# Garlits AA/FD Dragster



## scottnkat (May 11, 2006)

What can I say? Old Coyote's builds inspired me to try my hand at a dragster. Here's the Revell Garlits AA/FD dragster. I removed most all of the chrome and re-did the parts in varying shades of Alclad. I used ribbon and sheet styrene to make the seatbelts. The box was missing one half of the transmission, so I made the other side of it out of resin. I also wired up the engine. Other than that, this was box-stock. 





































Here's the cockpit...










...and the engine



















One last pic


----------



## Old Coyote (May 8, 2013)

Great build Scott ........... I love it (even though I'm not a Garlits fan) ........... if that's your first dragster I'm very impressed ........... shows your modeling talents are off the scale ............... very nicely done sir :thumbsup::thumbsup::thumbsup:


----------



## DOM-19 (Mar 12, 2002)

*Dom-19*

Scott that blower belt look,s like the real thing --dom


----------



## -Hemi- (May 5, 2014)

Scott, NICE WORK man. thats given "Big Daddy" credit in a model build! I bet Don himself would approve! 

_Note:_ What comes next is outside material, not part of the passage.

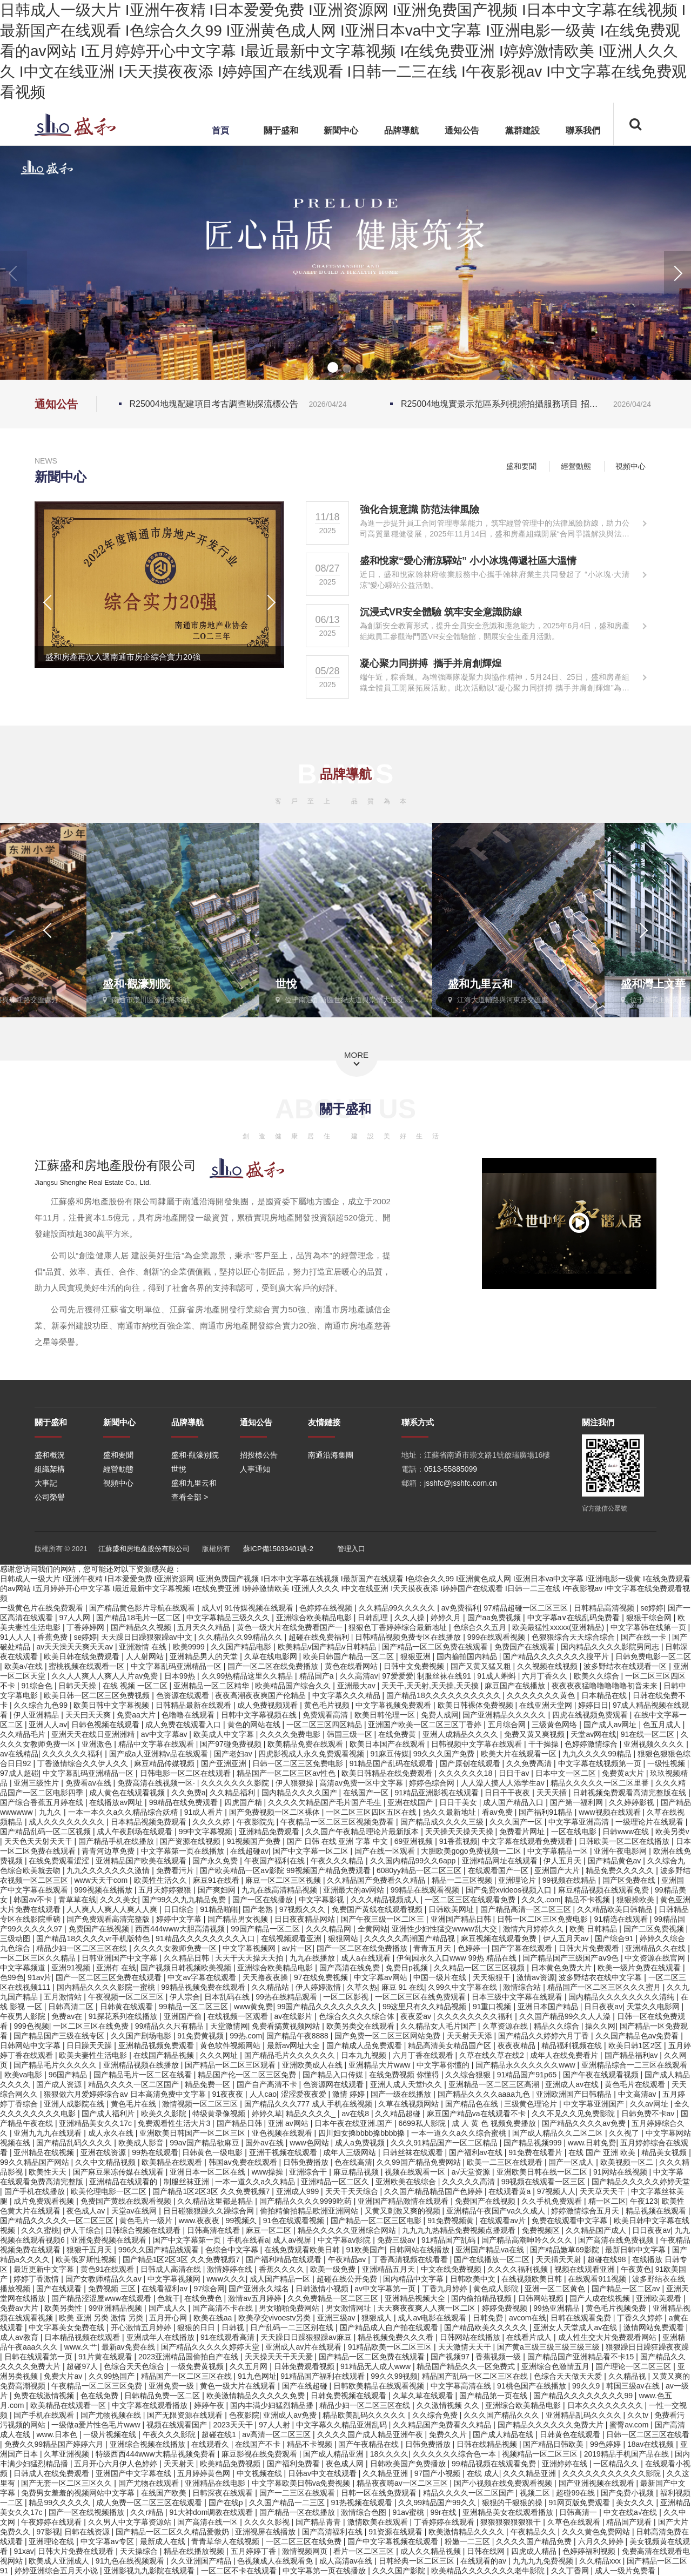 This screenshot has height=2576, width=691. Describe the element at coordinates (365, 2045) in the screenshot. I see `国产精成人品免费观看` at that location.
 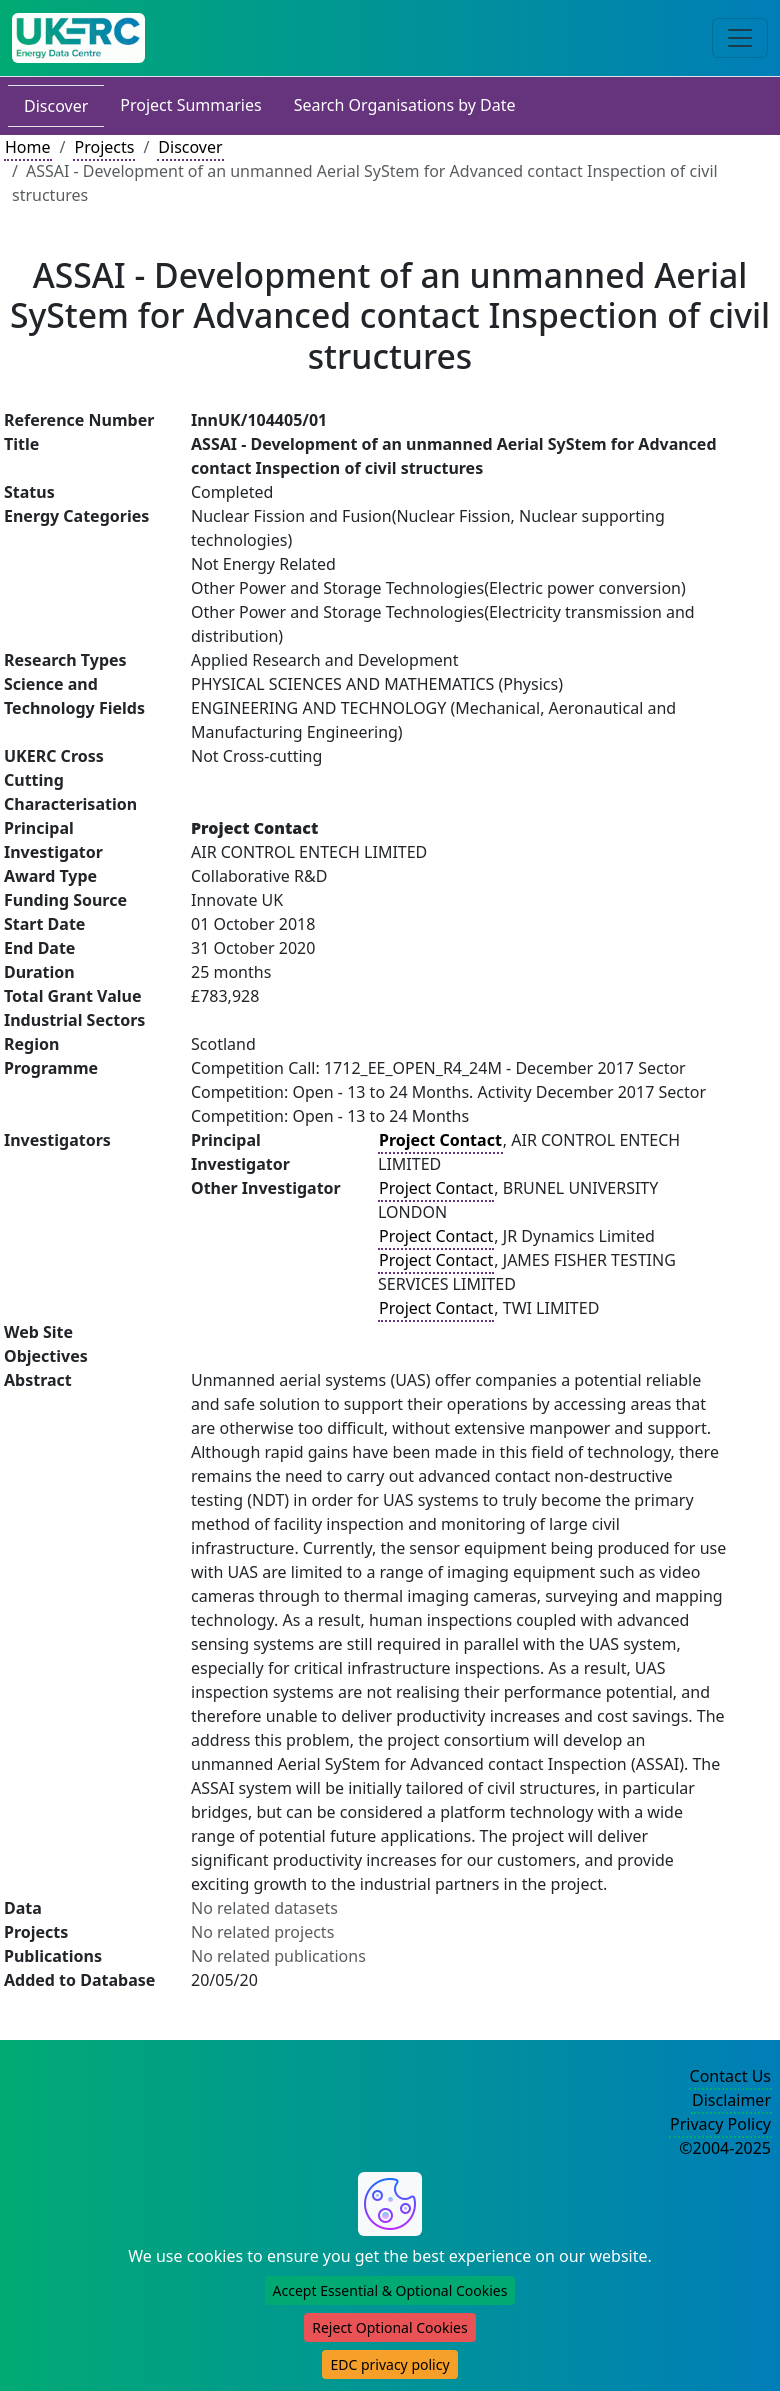 I want to click on Projects, so click(x=104, y=147).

You guys and the dragsters are getting to me! I want one like this and one for the "Mopar" rail dragster.......BOTH are on my to get list.....


----------



## scottnkat (May 11, 2006)

Thanks, guys. Yep, it's the only dragster in my collection right now, but I'm gonna have to do a few more. The one thing that I hated about this was the two-piece rear slicks. It was a pain getting the seams to not show. Thanks again.


----------



## SteveR (Aug 7, 2005)

Nice! Is this kit based on the old MPC molds or on a completely different tooling?


----------



## scottnkat (May 11, 2006)

Sorry, Steve, but I've no idea


----------